I know it also doesn’t help when every taunt [older Egyptian woman] is always asking if you’re single so she can set you up with her son. Or always hearing “obalek” at every wedding occasion; that word doesn’t even have an English translation. It’s essentially wishing you to be next. The next graduate, bride, mother, etc. It’s proof that people are always looking to what’s next, and not focusing on the now. The Egyptian culture sometimes doesn’t know what to do with single women. Unfortunately, it tends to value those who are married, and pities those who aren’t. (I’m making a general statement here, of course this is not true in every situation.) This is not a standard you should live by. Live by seeking the kingdom first, and trust that God will take care of the rest.

“But seek first the kingdom of God and His righteousness, and all these things shall be added to you.”

Matthew 6:33

We know that marriage is created for the sake of our salvation, but it is not the only way to salvation. God gave Adam a helper comparable to him so that he should not remain alone (Genesis 2).

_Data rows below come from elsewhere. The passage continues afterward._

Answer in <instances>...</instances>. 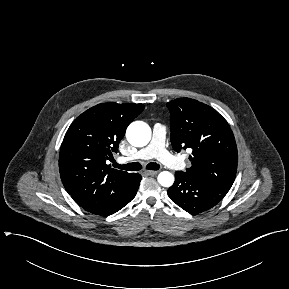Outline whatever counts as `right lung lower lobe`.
Instances as JSON below:
<instances>
[{
    "label": "right lung lower lobe",
    "mask_w": 289,
    "mask_h": 289,
    "mask_svg": "<svg viewBox=\"0 0 289 289\" xmlns=\"http://www.w3.org/2000/svg\"><path fill=\"white\" fill-rule=\"evenodd\" d=\"M142 177L138 173H133L132 183L128 191L121 197H119L115 202H113L109 207L104 209L101 213L97 215L101 216H109L114 214L115 212L119 211L123 208L126 204H128L136 195L137 190L139 188V183Z\"/></svg>",
    "instance_id": "right-lung-lower-lobe-1"
}]
</instances>
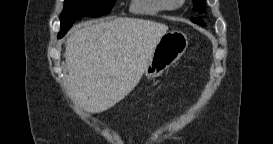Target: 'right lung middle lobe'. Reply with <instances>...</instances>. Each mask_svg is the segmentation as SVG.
<instances>
[{
    "label": "right lung middle lobe",
    "mask_w": 273,
    "mask_h": 144,
    "mask_svg": "<svg viewBox=\"0 0 273 144\" xmlns=\"http://www.w3.org/2000/svg\"><path fill=\"white\" fill-rule=\"evenodd\" d=\"M115 0H65L61 13V30L58 38H62L73 25L75 19L84 16L97 17L108 14Z\"/></svg>",
    "instance_id": "obj_1"
}]
</instances>
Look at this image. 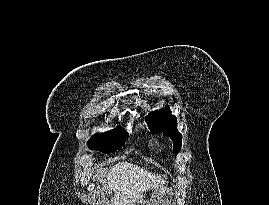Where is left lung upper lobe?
Masks as SVG:
<instances>
[{"instance_id":"left-lung-upper-lobe-1","label":"left lung upper lobe","mask_w":269,"mask_h":205,"mask_svg":"<svg viewBox=\"0 0 269 205\" xmlns=\"http://www.w3.org/2000/svg\"><path fill=\"white\" fill-rule=\"evenodd\" d=\"M148 126L154 133L164 132L174 143L173 151L181 149L182 135L177 130V118L171 114L169 108L150 113L146 119Z\"/></svg>"}]
</instances>
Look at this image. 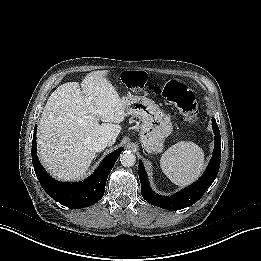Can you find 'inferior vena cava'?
<instances>
[{"mask_svg":"<svg viewBox=\"0 0 261 261\" xmlns=\"http://www.w3.org/2000/svg\"><path fill=\"white\" fill-rule=\"evenodd\" d=\"M109 145L110 141L105 136L97 137L93 142V148L96 152L103 151Z\"/></svg>","mask_w":261,"mask_h":261,"instance_id":"obj_1","label":"inferior vena cava"}]
</instances>
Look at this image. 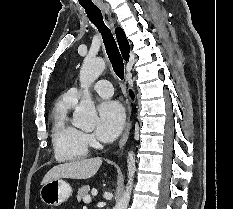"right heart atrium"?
I'll use <instances>...</instances> for the list:
<instances>
[{
    "label": "right heart atrium",
    "mask_w": 233,
    "mask_h": 209,
    "mask_svg": "<svg viewBox=\"0 0 233 209\" xmlns=\"http://www.w3.org/2000/svg\"><path fill=\"white\" fill-rule=\"evenodd\" d=\"M82 137L88 146H96L97 145V142L92 134L82 133Z\"/></svg>",
    "instance_id": "d8ad5b80"
}]
</instances>
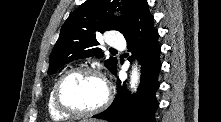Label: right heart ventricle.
Here are the masks:
<instances>
[{
    "label": "right heart ventricle",
    "instance_id": "e07e8e85",
    "mask_svg": "<svg viewBox=\"0 0 221 122\" xmlns=\"http://www.w3.org/2000/svg\"><path fill=\"white\" fill-rule=\"evenodd\" d=\"M54 86H55V84L52 86V88L49 92V95H48L47 108H48L49 115L53 120L61 121V120L67 119L69 117V115L60 112L56 108V106L54 104V100H53Z\"/></svg>",
    "mask_w": 221,
    "mask_h": 122
}]
</instances>
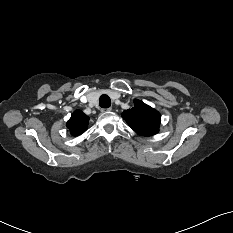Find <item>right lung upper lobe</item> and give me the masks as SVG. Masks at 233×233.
<instances>
[{"instance_id": "right-lung-upper-lobe-1", "label": "right lung upper lobe", "mask_w": 233, "mask_h": 233, "mask_svg": "<svg viewBox=\"0 0 233 233\" xmlns=\"http://www.w3.org/2000/svg\"><path fill=\"white\" fill-rule=\"evenodd\" d=\"M89 122V117L85 115L82 111L76 110L69 121L67 122V127L73 136H78L86 131Z\"/></svg>"}]
</instances>
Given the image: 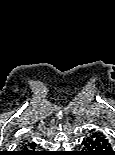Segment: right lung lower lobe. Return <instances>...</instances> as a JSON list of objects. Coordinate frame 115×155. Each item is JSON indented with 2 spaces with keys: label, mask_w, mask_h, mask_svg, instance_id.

It was a gift given from God, and I would argue, not a gift meant for everyone. St. Paul starts 1 Corinthians chapter 7 talking about marriage, then he says, “But I say this as a concession, not as a commandment. For I wish that all men were even as I myself. But each one has his own gift from God, one in this manner and another in that.” (1 Corinthians 7: 6-7) St. Paul is referring to his singleness and celibacy when he wishes that everyone would be like him, but also explains that this is not for everyone.

You might have to embrace singleness for a temporary time, but might have to also embrace it for a lifetime. Either way, the end goal is your salvation. Always focus your eyes on the prize: that is Christ. Whether He leads you to marriage or singleness, you should be following Him regardless of the season and the circumstance.

So take a deep breath, set aside any obsessive tendencies you have around relationships, and just focus on you and Him. Embrace it all!